Open your mouth wide, and I will fill it.
“But my people did not listen to my voice;
Israel would not submit to me.
So I gave them over to their stubborn hearts,
to follow their own counsels.
Oh, that my people would listen to me,
that Israel would walk in my ways!
I would soon subdue their enemies
and turn my hand against their foes.“
Consider also the words that our Lord and Savior spoke in Rev. 2:4-5 to the Church at Ephesus, even after praising the saints for all their good works:
“But I have this against you: You have abandoned the love you had at first. Remember then how far you have fallen; repent, and do the works you did at first. Otherwise, I will come to you and remove your lampstand from its place — unless you repent.”
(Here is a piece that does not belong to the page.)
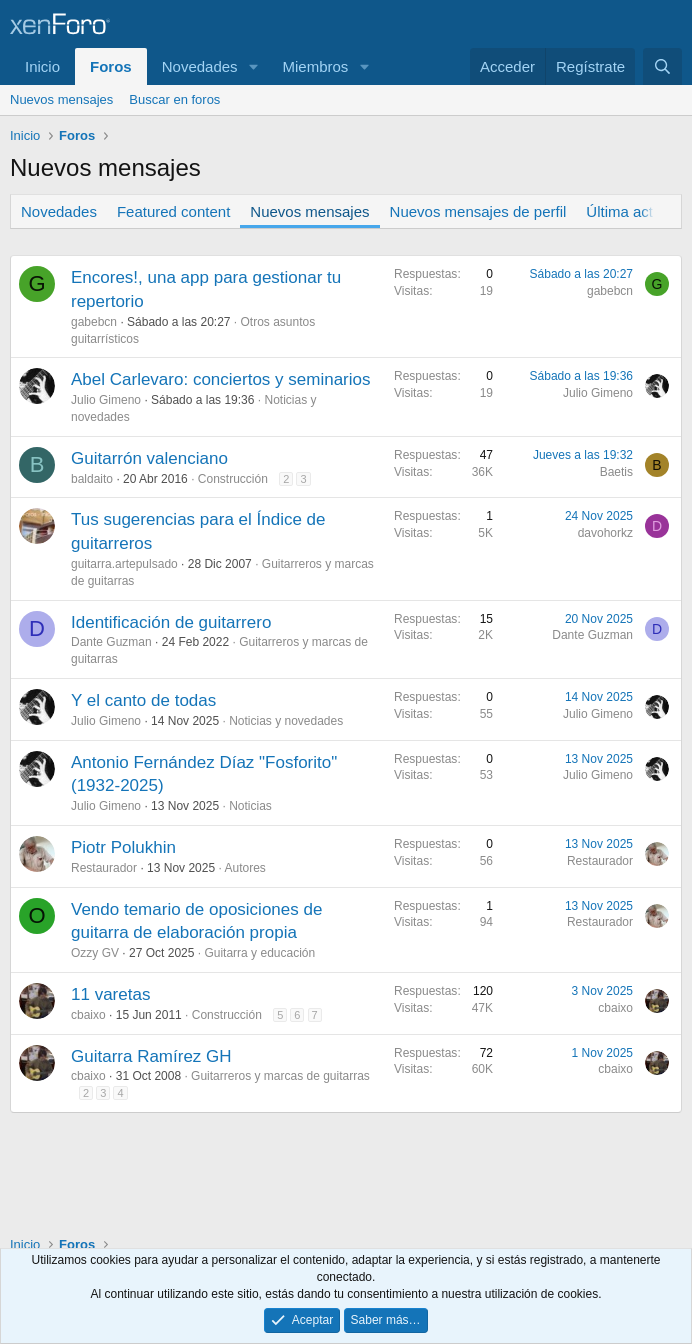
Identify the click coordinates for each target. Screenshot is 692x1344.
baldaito (92, 479)
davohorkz (605, 533)
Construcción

Is there not a lesson here for the Southern Baptist Convention?
Go back to Him, and listen to Him again! Remember who He is, and submit to Him! Thus says the LORD!
The SBC has been a mighty denomination for many years, used by God in tremendous ways to spread the gospel and plant churches throughout the world. Not only that, but when it was nearly lost to liberalism decades ago, God granted it an unprecedented reversal that brought the convention back to embracing the authority of God’s Word.
God could do it again.
But is there anyone who will fight — really fight — this pandemic in the SBC?